The last time we saw Byton was at the Frankfurt Motor Show. While it brought the same car to Vegas that was in Germany, the startup came with a new announcement covering media partnerships for its massive dashboard screen. New partners include AccuWeather and ViacomCBS. (Editors' note: ViacomCBS is Roadshow's parent company.)
I bet you never thought that your car's audio system didn't actually need speakers, but Continental and Sennheiser have given this notion some serious legs.
Continental's Ac2ated Sound system eliminates speakers by essentially vibrating various interior components. The dashboard, A-pillars, door panels and more can all be turned into speakers by this technology. It's weird, wild stuff.
Fiat-Chrysler's new concept previews the company's future interior and exterior design language.
After a long and drawn-out teaser campaign, the new vehicle from the mind of famed car designer Henrik Fisker is here.
The Fisker Ocean SUV is targeting an all-electric range between 250 and 300 miles. Its starting price is a palatable $37,499, with sub-$400 lease rates, placing it below the Tesla Model 3 on the EV price spectrum.
Harman's EVPlus+ Solutions comprises a suite of new technologies for in-car audio. Efficiency gains are found through reducing the number of parts, and an online marketplace will allow people to upgrade their stereo wirelessly, in addition to piling on features like noise cancellation.
Hyundai is getting into the flying taxi scene through a new partnership with Uber Elevate.
Hyundai will build the S-A1 flying taxi, which the automaker hopes will become part of a new kind of urban ecosystem that replaces traffic congestion with a series of microairport-type stations and a whole bunch of flying taxis. Best of all, there's a full-size mockup at the Hyundai booth!
Jeep will soon offer a plug-in powertrain for the Wrangler, Compass and Renegade, and the company is showing these SUVs for the first time at CES.
Having two SIM cards in an internet-connected car might not seem like that big of a deal, but it definitely is.
Land Rover announced at CES that its new Defender will carry this dual-SIM technology. It will permit data streaming to take place while the vehicle receives an over-the-air update, making your in-car experience as seamless as possible.
Brace yourself, it's about to get weird up in here.

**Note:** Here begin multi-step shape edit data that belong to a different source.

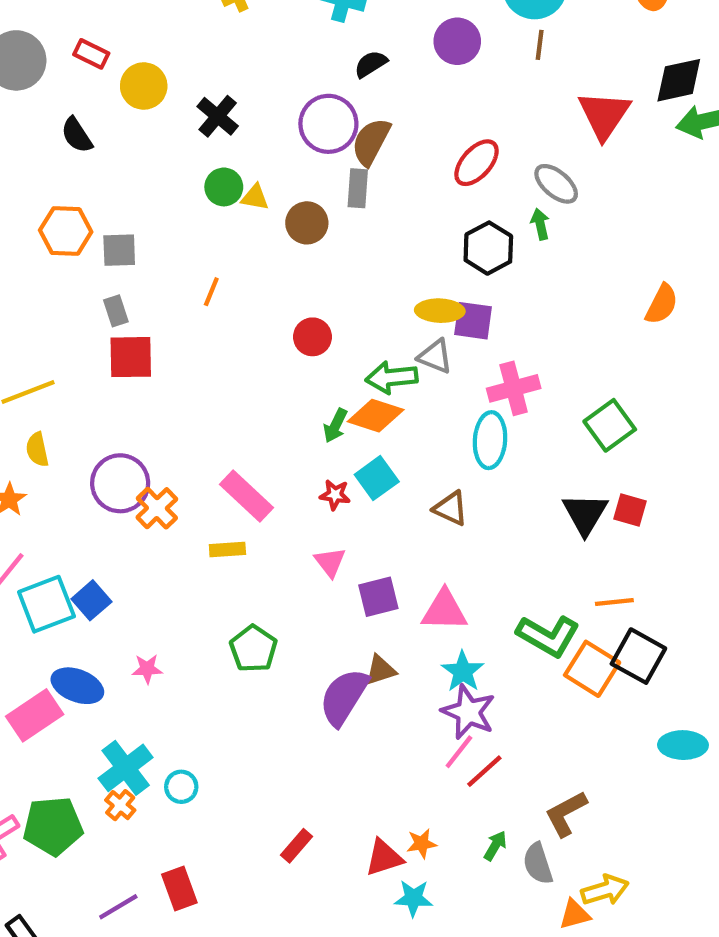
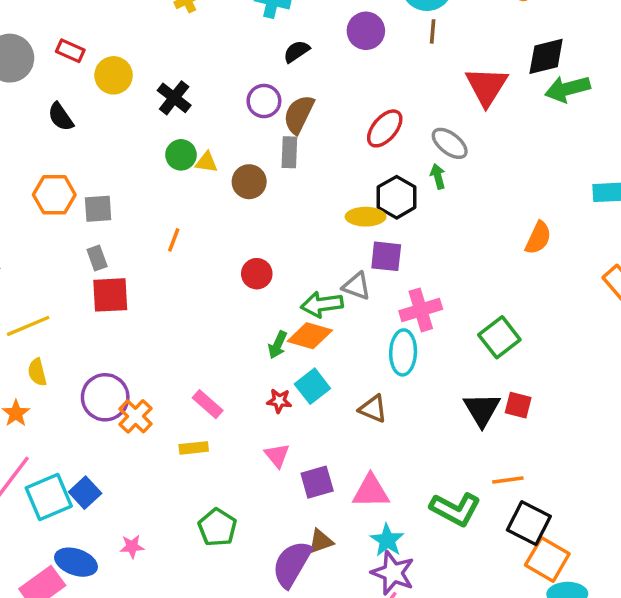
purple circle: (328, 124) -> (264, 101), size x0.7
yellow ellipse: (440, 311) -> (366, 217), moved
pink rectangle: (247, 496) -> (208, 404), size x0.7
orange square: (592, 669) -> (547, 559), moved

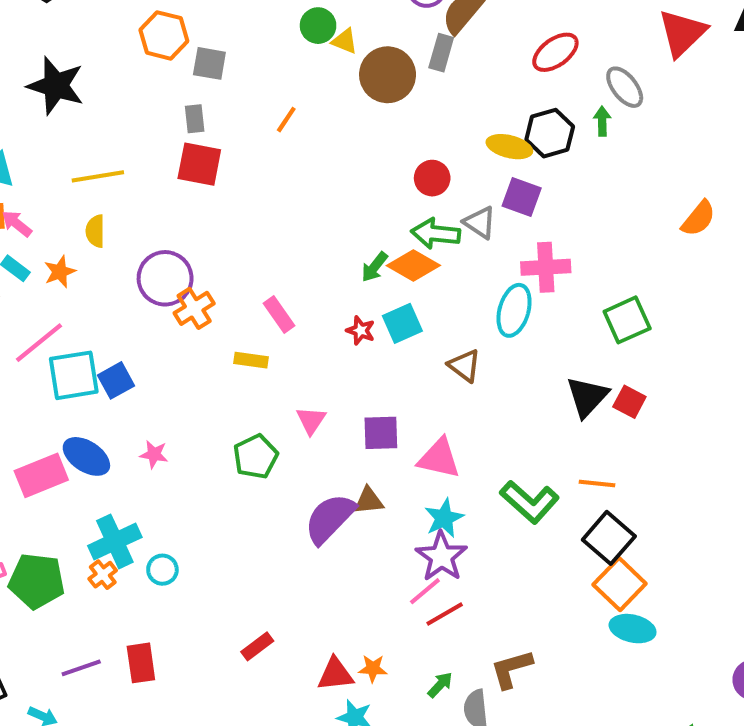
brown circle: (249, 182) -> (388, 75), size x1.4
red circle: (257, 274) -> (432, 178), moved
pink triangle: (277, 455) -> (311, 420), moved

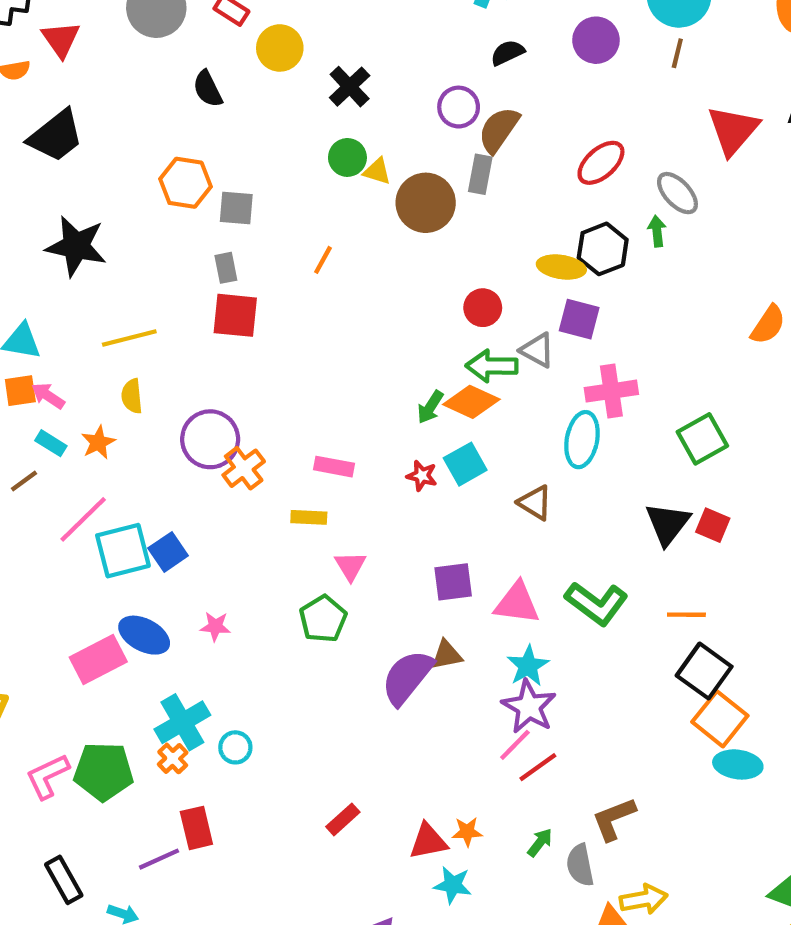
pink rectangle: (279, 315) -> (334, 467), turned -39
pink triangle: (311, 420) -> (350, 566), moved
green L-shape: (530, 502) -> (596, 603), moved
red rectangle: (141, 663) -> (196, 828), moved

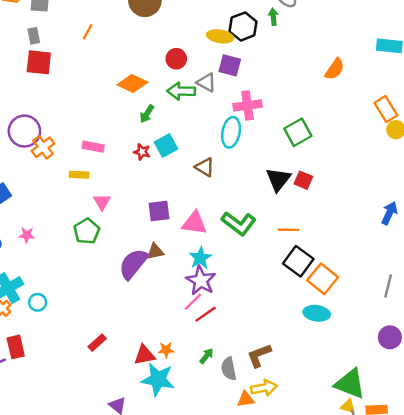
orange diamond: (471, 402) -> (132, 83), moved
orange square: (720, 719) -> (323, 279), moved
brown L-shape: (614, 819) -> (259, 355), moved
cyan star: (453, 885) -> (158, 379), size x1.6

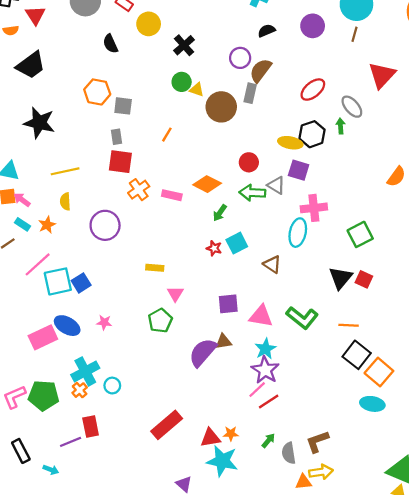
orange cross: (43, 147) -> (139, 190), moved
pink rectangle: (93, 147) -> (172, 195), moved
red rectangle: (97, 343) -> (167, 425), size x1.8

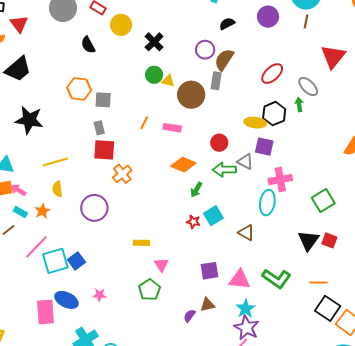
pink rectangle: (172, 195) -> (172, 128), moved
pink rectangle: (43, 337) -> (46, 312), turned -65
purple semicircle: (203, 352) -> (190, 316), size x0.5

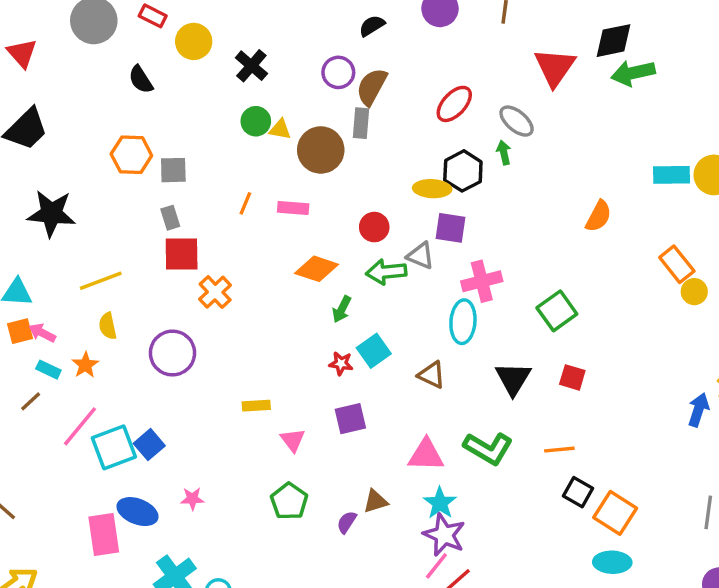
black triangle: (308, 241) -> (513, 379), moved
purple square: (209, 271) -> (350, 419), moved
green pentagon: (149, 290) -> (289, 501), moved
black square: (328, 308) -> (578, 492), size x0.7

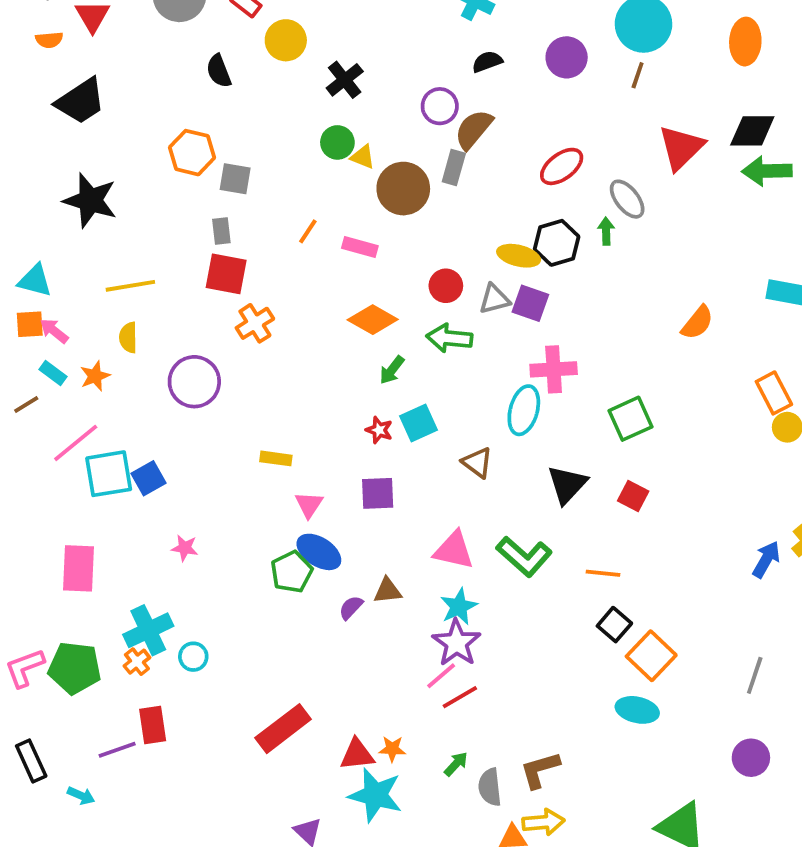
gray triangle: (420, 256) -> (494, 299), moved, turned -48
blue ellipse: (138, 512) -> (319, 552), moved

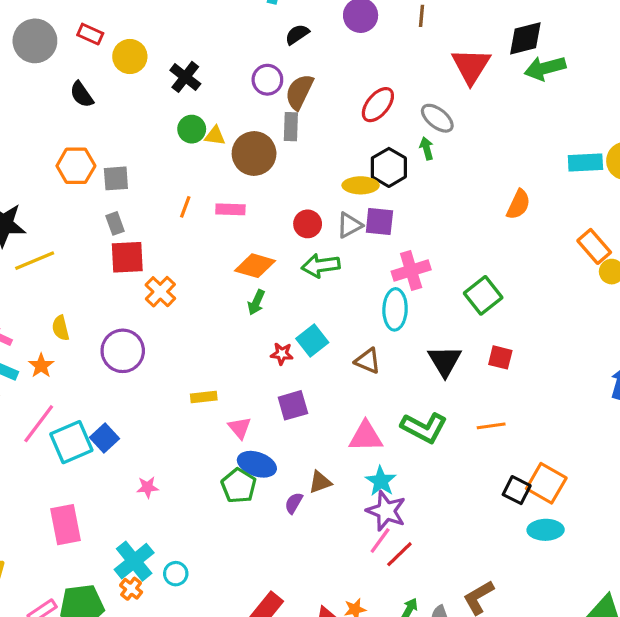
yellow line: (130, 286) -> (35, 261), moved
green arrow: (392, 370) -> (256, 302), moved
black square: (614, 625) -> (517, 490), moved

The interior is even wilder, with an oddly shaped dashboard screen that splits the front occupants. Put your hand on a specific part, and a menu will appear -- on your hand. Yeah, you probably won't find this on your next Merc.
Nissan's latest EV innovation comes to CES to quiet things down. The automaker's Acoustic Meta-Material uses two layers of lightweight plastic and a honeycomb-like lattice to reduce low-frequency vibrations in the car, helping eliminate road noise from the cabin.
Qualcomm is bringing a mobile-phone mainstay to cars with the Snapdragon Ride, a platform that will power the next generation of self-driving cars, or something much more present-day like current vehicle safety systems. It might not be as glamorous as a show car, but it's a very important piece of tech.
Would you like a racing simulator that probably costs more than your car? The Razer Eracing Simulator is an all-in-one system with a hydraulic seat, a curved projection screen and a wheel and pedals. No price has been mentioned yet, but sheesh, it can't be cheap at this level of quality.
Sony? Building cars? Not exactly -- well, maybe, sort of. Allow me to explain.
The Sony Vision-S is a concept car, yes, but it doesn't preview a foray into automaking. Instead, it was a joint creation from Sony and Magna Steyr to provide a platform for development of future in-car Sony products. So while it looks nearly fully baked, you won't see one on the road any time soon -- or ever.
This year at CES, Toyota didn't bring a concept car -- instead, it announced an entire concept city.
Toyota's Woven City will rise from a 175-acre plot of land near Mount Fuji in Japan. It will serve as a testbed for future urban-mobility schemes, including automated vehicles, smart homes and robotics. Unlike many modern cities, accommodating a huge number of vehicles will not be a top priority here.